Mis à jour le 13/03/2026
Forte de plus de dix ans passés dans le secteur social sur les questions d’inclusivité, Aurélie Grêlé-Rouveyre a fondé en 2025 à Lyon l’association Place de l’Enfance pour favoriser l’inclusion des plus jeunes et transformer notre vision de l’enfance. Pour elle en effet, la tendance no kids prend racine dans une perception biaisée de l’enfant dans une société qui méconnaît encore largement ses besoins fondamentaux et les étapes de son développement.

La tendance no kids gagne du terrain. Que dit-elle de notre société ?

« Si on remplaçait « interdits aux enfants » par n’importe quelle autre population, ça ne passerait pas. Cela questionne le regard que nous posons sur l’enfance. On a un héritage culturel en France d’un enfant qui est un être de pulsion et qui doit être dressé  – imaginaire toujours présent qui a justifié un certain nombre de pratiques éducatives violentes. 

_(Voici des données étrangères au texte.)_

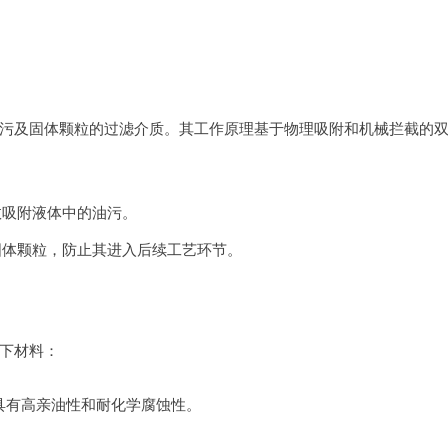
油污及固体颗粒的过滤介质。其工作原理基于物理吸附和机械拦截的
效吸附液体中的油污。
固体颗粒，防止其进入后续工艺环节。
以下材料：
，具有高亲油性和耐化学腐蚀性。
。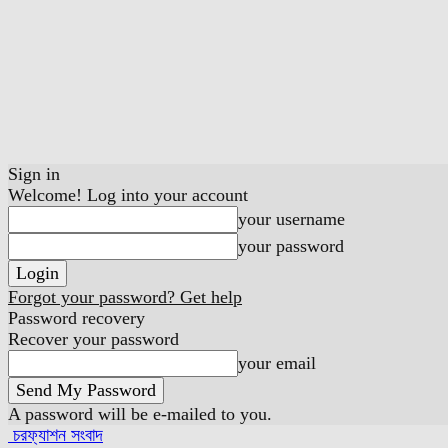
Sign in
Welcome! Log into your account
your username
your password
Forgot your password? Get help
Password recovery
Recover your password
your email
A password will be e-mailed to you.
চরফ্যাশন সংবাদ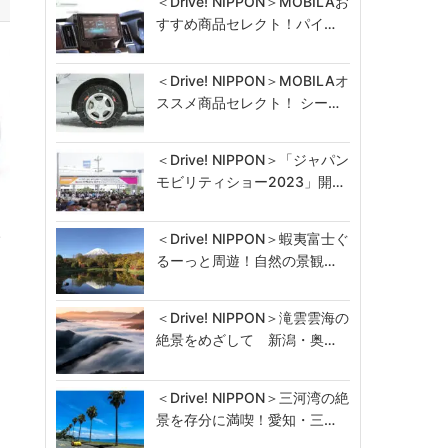
＜Drive! NIPPON＞MOBILAお
すすめ商品セレクト！パイ…
＜Drive! NIPPON＞MOBILAオ
ススメ商品セレクト！ シー…
＜Drive! NIPPON＞「ジャパン
モビリティショー2023」開…
＜Drive! NIPPON＞蝦夷富士ぐ
パ
るーっと周遊！自然の景観…
＜Drive! NIPPON＞滝雲雲海の
絶景をめざして 新潟・奥…
＜Drive! NIPPON＞三河湾の絶
景を存分に満喫！愛知・三…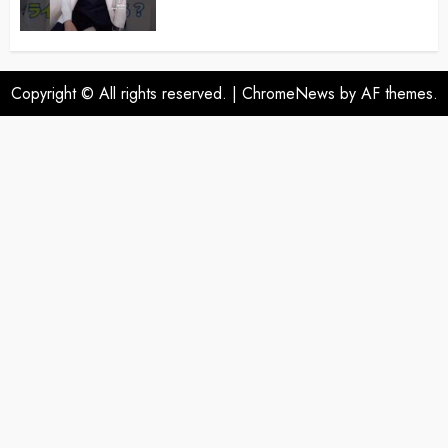
Copyright © All rights reserved.
|
ChromeNews
by AF themes.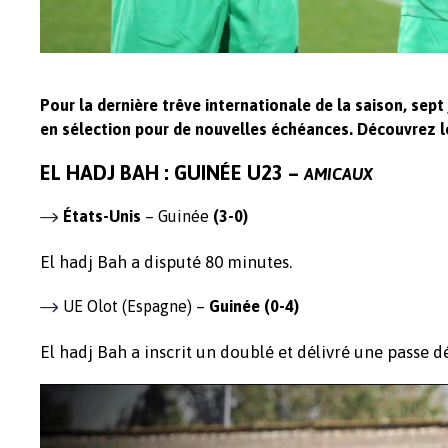
Pour la dernière trêve internationale de la saison, sep
en sélection pour de nouvelles échéances. Découvrez le
EL HADJ BAH : GUINÉE U23 –
AMICAUX
États-Unis
– Guinée
(3-0)
El hadj Bah a disputé 80 minutes.
UE Olot (Espagne) –
Guinée
(0-4)
El hadj Bah a inscrit un doublé et délivré une passe dé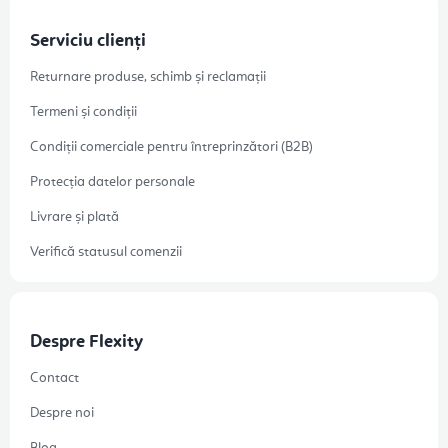
Serviciu clienți
Returnare produse, schimb și reclamații
Termeni și condiții
Condiții comerciale pentru întreprinzători (B2B)
Protecția datelor personale
Livrare și plată
Verifică statusul comenzii
Despre Flexity
Contact
Despre noi
Blog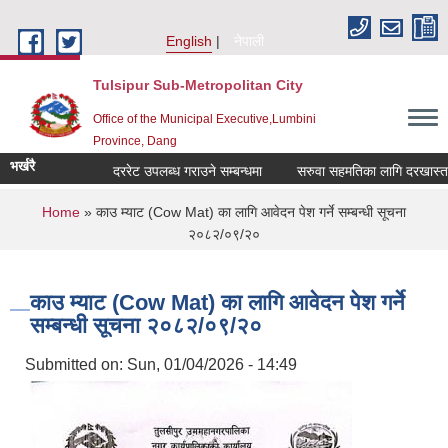
Skip to main content
English
नेपाली
Tulsipur Sub-Metropolitan City
Office of the Municipal Executive,Lumbini
Province, Dang
भर्खरै
दररेट उपलब्ध गराउने सम्बन्धमा
सरुवा सहमतिका लागि दरखास्त आवह
You are here
Home
» काउ म्याट (Cow Mat) का लागि आवेदन पेश गर्ने सम्बन्धी सूचना
२०८२/०९/२०
काउ म्याट (Cow Mat) का लागि आवेदन पेश गर्ने
सम्बन्धी सूचना २०८२/०९/२०
Submitted on:
Sun, 01/04/2026 - 14:49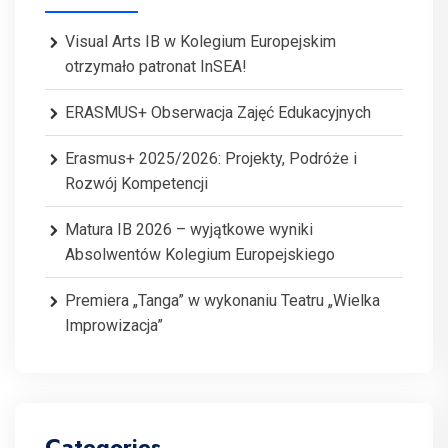
Visual Arts IB w Kolegium Europejskim
otrzymało patronat InSEA!
ERASMUS+ Obserwacja Zajęć Edukacyjnych
Erasmus+ 2025/2026: Projekty, Podróże i
Rozwój Kompetencji
Matura IB 2026 – wyjątkowe wyniki
Absolwentów Kolegium Europejskiego
Premiera „Tanga” w wykonaniu Teatru „Wielka
Improwizacja”
Categories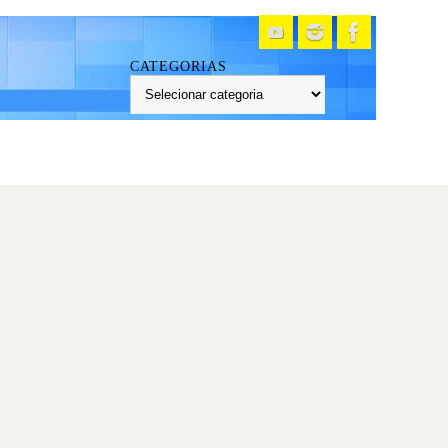
CATEGORIAS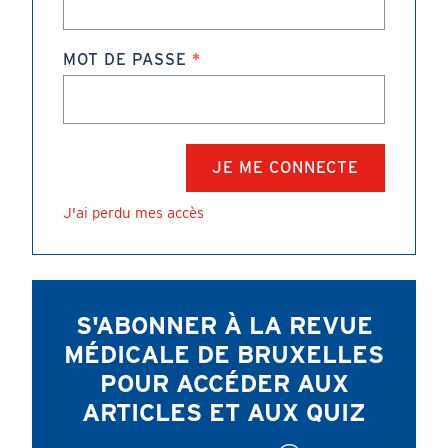
MOT DE PASSE
J'ai perdu mes accès
S'ABONNER À LA REVUE
MÉDICALE DE BRUXELLES
POUR ACCÉDER AUX
ARTICLES ET AUX QUIZ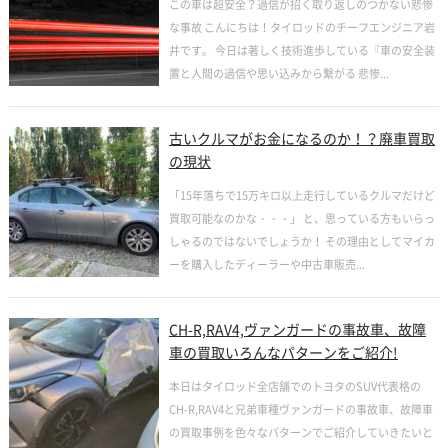
この車は超安全？過信が招く取り返しのつかない悲惨
な事故 こんにちは！タイロッドのチーフエンジニア岩
井です。 今日は著しく技術進歩している『車の安全装
置と人間の過信や思い込みから繋がる 悲惨...
古いクルマがお金になるのか！？廃車買取
の現状
「15年落ちで15万キロ以上走行しているクルマだけど
買取可能なのかな・・・」 と、思っている方もいらっ
しゃるのではないでしょうか！ その理由としてマイカ
ーを購入したディーラーや中古車販売...
CH-R,RAV4,ヴァンガードの事故車、故障
車の買取いろんなパターンをご紹介!
本日はタイロッド全店舗でのトヨタのSUV代表格の
CH-R,RAV4と兄弟車種ヴァンガードの事故車、故障車
の買取事例を色々なパターンでご紹介していきたいと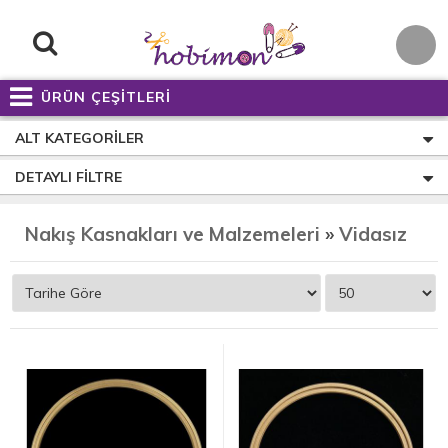
ÜRÜN ÇEŞİTLERİ
ALT KATEGORILER
DETAYLI FILTRE
Nakış Kasnakları ve Malzemeleri
»
Vidasız Çember Ahşap Kasnak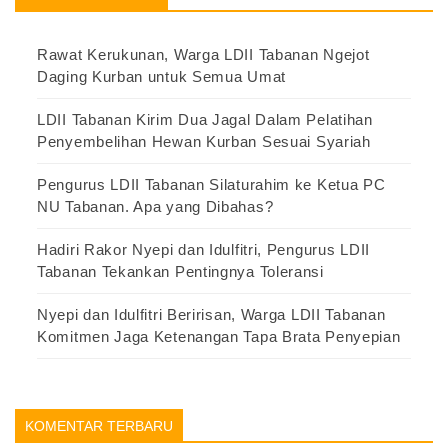
Rawat Kerukunan, Warga LDII Tabanan Ngejot
Daging Kurban untuk Semua Umat
LDII Tabanan Kirim Dua Jagal Dalam Pelatihan
Penyembelihan Hewan Kurban Sesuai Syariah
Pengurus LDII Tabanan Silaturahim ke Ketua PC
NU Tabanan. Apa yang Dibahas?
Hadiri Rakor Nyepi dan Idulfitri, Pengurus LDII
Tabanan Tekankan Pentingnya Toleransi
Nyepi dan Idulfitri Beririsan, Warga LDII Tabanan
Komitmen Jaga Ketenangan Tapa Brata Penyepian
KOMENTAR TERBARU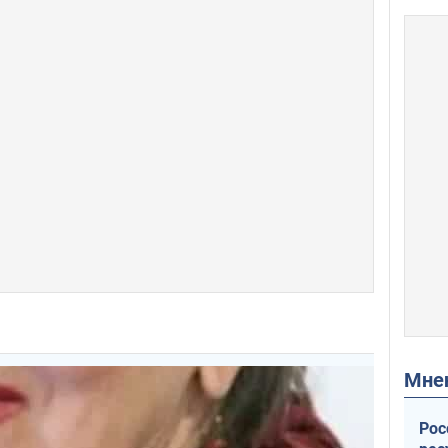
Мн
Рос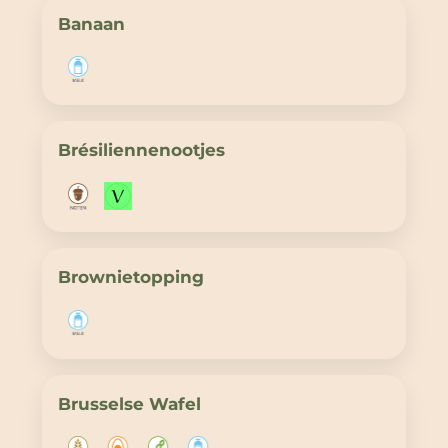
Banaan
Brésiliennenootjes
Brownietopping
Brusselse Wafel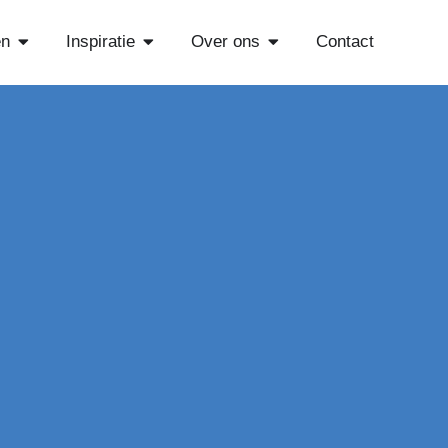
Open Diensten
Open Inspiratie
Open Over ons
en
Inspiratie
Over ons
Contact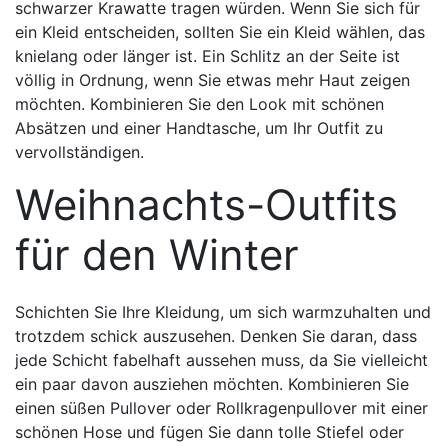
schwarzer Krawatte tragen würden. Wenn Sie sich für
ein Kleid entscheiden, sollten Sie ein Kleid wählen, das
knielang oder länger ist. Ein Schlitz an der Seite ist
völlig in Ordnung, wenn Sie etwas mehr Haut zeigen
möchten. Kombinieren Sie den Look mit schönen
Absätzen und einer Handtasche, um Ihr Outfit zu
vervollständigen.
Weihnachts-Outfits
für den Winter
Schichten Sie Ihre Kleidung, um sich warmzuhalten und
trotzdem schick auszusehen. Denken Sie daran, dass
jede Schicht fabelhaft aussehen muss, da Sie vielleicht
ein paar davon ausziehen möchten. Kombinieren Sie
einen süßen Pullover oder Rollkragenpullover mit einer
schönen Hose und fügen Sie dann tolle Stiefel oder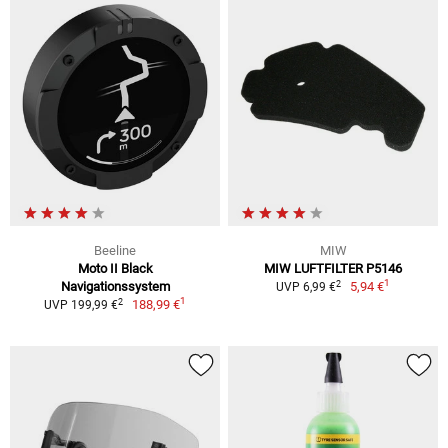
Beeline
MIW
Moto II Black
MIW LUFTFILTER P5146
1
2
Navigationssystem
5,94 €
UVP 6,99 €
1
2
188,99 €
UVP 199,99 €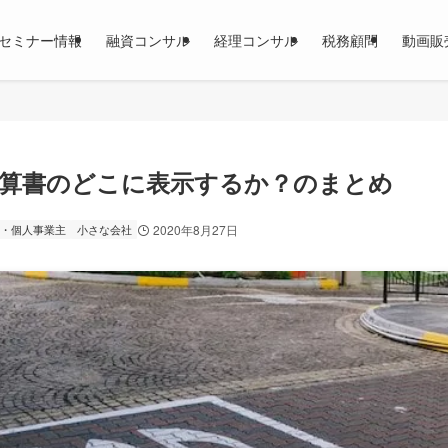
セミナー情報
融資コンサル
経理コンサル
税務顧問
動画販
算書のどこに表示するか？のまとめ
・個人事業主
小さな会社
2020年8月27日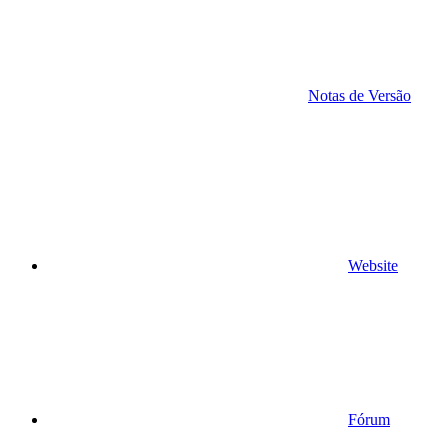
Notas de Versão
Website
Fórum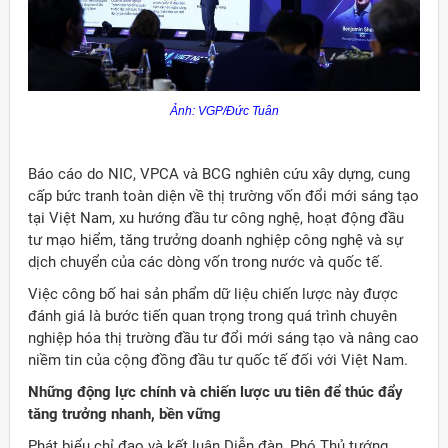
Ảnh: VGP/Đức Tuân
Báo cáo do NIC, VPCA và BCG nghiên cứu xây dựng, cung
cấp bức tranh toàn diện về thị trường vốn đổi mới sáng tạo
tại Việt Nam, xu hướng đầu tư công nghệ, hoạt động đầu
tư mạo hiểm, tăng trưởng doanh nghiệp công nghệ và sự
dịch chuyển của các dòng vốn trong nước và quốc tế.
Việc công bố hai sản phẩm dữ liệu chiến lược này được
đánh giá là bước tiến quan trọng trong quá trình chuyên
nghiệp hóa thị trường đầu tư đổi mới sáng tạo và nâng cao
niềm tin của cộng đồng đầu tư quốc tế đối với Việt Nam.
Những động lực chính và chiến lược ưu tiên để thúc đẩy
tăng trưởng nhanh, bền vững
Phát biểu chỉ đạo và kết luận Diễn đàn, Phó Thủ tướng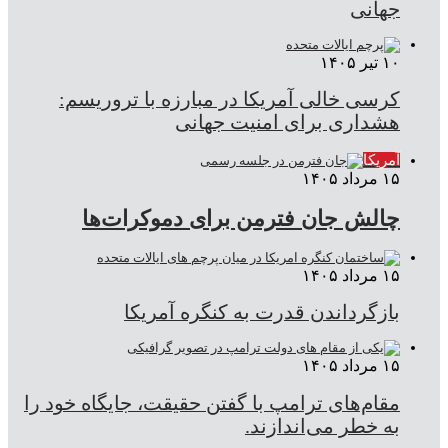
جهانی
۱۰ تیر ۱۴۰۵
کرسی خالی آمریکا در مبارزه با تروریسم:
هشداری برای امنیت جهانی
آمریکا
۱۵ مرداد ۱۴۰۵
چالش جان فترمن برای دموکرات‌ها
۱۵ مرداد ۱۴۰۵
بازگرداندن قدرت به کنگره آمریکا
۱۵ مرداد ۱۴۰۵
مقام‌های ترامپ با گفتن حقیقت، جایگاه خود را
به خطر می‌اندازند.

C’est ce que Marion Cuerq, autrice spécialiste des droits de l’enfant et de la culture suédoise, décrit comme « le filtre de méfiance » : beaucoup d’adultes interprètent les comportements de l’enfant avec ce filtre-là et pensent qu’il teste les limites du parent, là où d’autres pays savent que son cerveau immature ne lui permet pas de réguler ses émotions tout seul et nécessite une posture de l’adulte qui l’y accompagne.

Lire aussi sur Grains de Sel : Claire Bourdille : « L’enfantisme est une réponse aux violences faites aux enfants et à leur discrimination »

Grâce aux neurosciences, on connaît mieux les besoins et le développement de l’enfant, donc ce regard est appelé à changer. Cela génère une perte de repères, avec beaucoup de débats éducatifs dans lesquels je crois que tout le monde est un peu perdu. Or, dans une période de perte de repères, il y a une polarisation de la société, que ce soit sur ces débats éducatifs ou les phénomènes no kids.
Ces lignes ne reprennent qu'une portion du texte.